Its light refracts on the mirror,
the table where a sprig of mint rests,
the photograph of my son, what was.
To be waiting, counting days, to renew
effort, to hear absent voices, to the wind
that’s there.

Time shuffles its endless doors, today
a holding pattern, white afternoon,
two shots of rum.
The wall is trying to have memories,
bloom of skid marks under paint,
the weeping it will not do.

To be ready with a suitcase,
to listen as your name is being called,
to go very far, farther than
every arrival and departure,
in autumn’s scarred days,
in autumn.

.

Till Night, till Morning

The night was fretful, but the morning was soft as cream.

Whoever wrestled with me in my dream has retreated
like the sleepy dragon in a Ming bowl.

Holiday catalogues arrive.

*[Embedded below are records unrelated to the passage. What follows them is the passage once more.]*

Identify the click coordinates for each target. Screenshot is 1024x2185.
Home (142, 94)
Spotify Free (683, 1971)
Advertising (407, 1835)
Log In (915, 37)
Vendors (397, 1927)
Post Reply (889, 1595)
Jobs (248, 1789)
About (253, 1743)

Among clothing and furniture
there is one called The Final Plan.

Everyday someone tells you the earth
will burn up in six billion years.

In a documentary on Mongolia it is customary
to stop and greet the other traveler
you meet on the steppe.

Is the horse healthy?
Saddle in place?
Can I help?

The daycare where I walk by, the one
with a bright red buggy outside
is called Rock and Roll.

I can no longer tell the color of grief.

When the universe collapses I want to be
in a snowed-in pub where strangers
tell each other whether it has been worth it.

A man is lost
though he asks for directions.

Maybe he has been given too much
or not enough, either way he’s circling
like tourists in the middle of Manhattan.

He’s not the only one.
I’m there, too, twirling.

When asked about the afterlife Confucius replied,
how would I know when I’m ignorant about this life?

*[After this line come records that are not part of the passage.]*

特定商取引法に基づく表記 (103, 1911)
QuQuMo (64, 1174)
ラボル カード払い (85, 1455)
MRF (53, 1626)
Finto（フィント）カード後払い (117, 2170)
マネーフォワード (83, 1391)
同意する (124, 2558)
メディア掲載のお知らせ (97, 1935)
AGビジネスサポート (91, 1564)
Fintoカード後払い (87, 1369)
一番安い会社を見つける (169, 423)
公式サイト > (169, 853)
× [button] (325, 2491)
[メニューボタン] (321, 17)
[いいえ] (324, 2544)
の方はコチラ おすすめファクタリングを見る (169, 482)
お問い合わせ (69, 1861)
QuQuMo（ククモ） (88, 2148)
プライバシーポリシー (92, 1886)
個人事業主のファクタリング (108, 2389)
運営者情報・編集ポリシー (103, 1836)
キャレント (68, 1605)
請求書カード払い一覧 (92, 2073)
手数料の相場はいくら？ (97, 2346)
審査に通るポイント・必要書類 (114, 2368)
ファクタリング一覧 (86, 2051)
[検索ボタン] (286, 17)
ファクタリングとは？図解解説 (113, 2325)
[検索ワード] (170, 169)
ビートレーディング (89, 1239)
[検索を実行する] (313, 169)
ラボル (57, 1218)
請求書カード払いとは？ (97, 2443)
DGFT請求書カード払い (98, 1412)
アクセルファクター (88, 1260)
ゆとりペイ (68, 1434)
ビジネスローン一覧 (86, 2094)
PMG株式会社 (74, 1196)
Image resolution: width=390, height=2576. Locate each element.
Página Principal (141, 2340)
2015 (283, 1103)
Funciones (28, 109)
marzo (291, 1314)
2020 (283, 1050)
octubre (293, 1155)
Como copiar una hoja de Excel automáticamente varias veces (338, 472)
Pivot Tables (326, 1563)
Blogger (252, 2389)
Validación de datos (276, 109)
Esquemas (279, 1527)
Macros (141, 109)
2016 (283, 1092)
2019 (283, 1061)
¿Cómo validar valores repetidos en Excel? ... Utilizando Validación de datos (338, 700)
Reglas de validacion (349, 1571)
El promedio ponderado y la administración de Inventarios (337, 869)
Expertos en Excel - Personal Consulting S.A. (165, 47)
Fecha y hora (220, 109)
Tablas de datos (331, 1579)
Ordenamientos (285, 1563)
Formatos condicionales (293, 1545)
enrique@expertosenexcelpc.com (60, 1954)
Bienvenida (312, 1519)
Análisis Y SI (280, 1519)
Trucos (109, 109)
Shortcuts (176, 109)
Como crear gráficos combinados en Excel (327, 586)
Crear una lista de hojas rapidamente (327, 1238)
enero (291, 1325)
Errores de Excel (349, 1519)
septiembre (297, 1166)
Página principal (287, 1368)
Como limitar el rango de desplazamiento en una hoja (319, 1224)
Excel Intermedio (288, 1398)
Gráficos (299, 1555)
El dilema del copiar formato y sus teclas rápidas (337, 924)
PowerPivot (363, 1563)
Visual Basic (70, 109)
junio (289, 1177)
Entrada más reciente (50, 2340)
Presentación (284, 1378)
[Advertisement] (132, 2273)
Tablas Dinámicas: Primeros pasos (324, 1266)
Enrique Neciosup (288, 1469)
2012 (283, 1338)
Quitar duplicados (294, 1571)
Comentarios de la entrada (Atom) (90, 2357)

Nowhere is a city without a border. Suddenly you are in deep,
like bees in the Gobi desert.

The inspector says the house has faulty wiring
and must be fixed at once.

The doctor says this is no blood,
just ketchup.

I gulp a glass of water in the half-lit hour.

Life goes on. The century-old tram chugs along,
taking aging passengers to the end of the line.

When they get there it is night.
The water calm as a friary.
Light gleams from the other bank.

.

Pui Ying Wong is the author of Fanling In October (Barrow Street Press, 2023) as well as three other poetry collections: The Feast, An Emigrant’s Winter, and Yellow Plum Season along with two chapbooks: Sonnet For a New Country, and Mementos. She has received a Pushcart Prize. Her poems have appeared in many journals including Ploughshares, Prairie Schooner, Plume, Chicago Quarterly Review, New Letters, Zone 3, and others. Born in Hong Kong she now lives in Cambridge, Massachusetts with her husband, the poet Tim Suermondt.